"Así, pues, lo
primero que la peste trajo a nuestros conciudadanos fue el exilio. Y el
cronista está persuadido de que puede escribir aquí en nombre de todo lo que él
mismo experimentó entonces, puesto que lo experimentó al mismo tiempo que
muchos de nuestros conciudadanos.

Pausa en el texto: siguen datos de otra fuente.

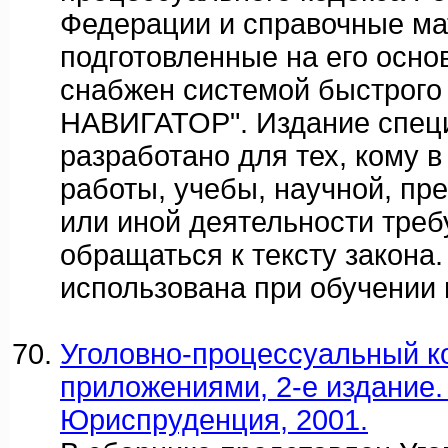
Федерации и справочные ма
подготовленные на его основ
снабжен системой быстрого
НАВИГАТОР". Издание спец
разработано для тех, кому в
работы, учебы, научной, пр
или иной деятельности треб
обращаться к тексту закона.
использована при обучении 
Уголовно-процессуальный к
приложениями, 2-е издание. 
Юриспруденция, 2001.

Pues era ciertamente un sentimiento de exilio
aquel vacío que llevábamos dentro de nosotros, aquella emoción precisa; el
deseo irrazonado de volver hacia atrás o, al contrario, de apresurar la marcha
del tiempo, eran dos flechas abrasadoras en la memoria. Algunas veces nos
abandonábamos a la imaginación y nos poníamos a esperar que sonara el timbre o
que se oyera un paso familia en la escalera y si en esos momentos llegábamos a
olvidas que los trenes estaban inmovilizados, si nos arreglábamos para
quedarnos en casa a la hora en que normalmente un viajero que viniera en el
expreso de la tarde pudiera llegar a nuestro barrio, ciertamente este juego no
podía durar. Al final había siempre un momento que nos dábamos cuenta de que
los trenes no llegaban. Entonces comprendíamos que nuestra separación tenía que
durar y que no nos quedaba más remedio que reconciliarnos con el tiempo.
Entonces aceptábamos nuestra condición de prisioneros, quedábamos reducidos a
nuestro pasado, y si algunos tenían la tentación de vivir en el futuro, tenían
que renunciar muy pronto, al menos, en la medida de lo posible, sufriendo
finalmente las heridas que la imaginación inflige a los que confían en ella."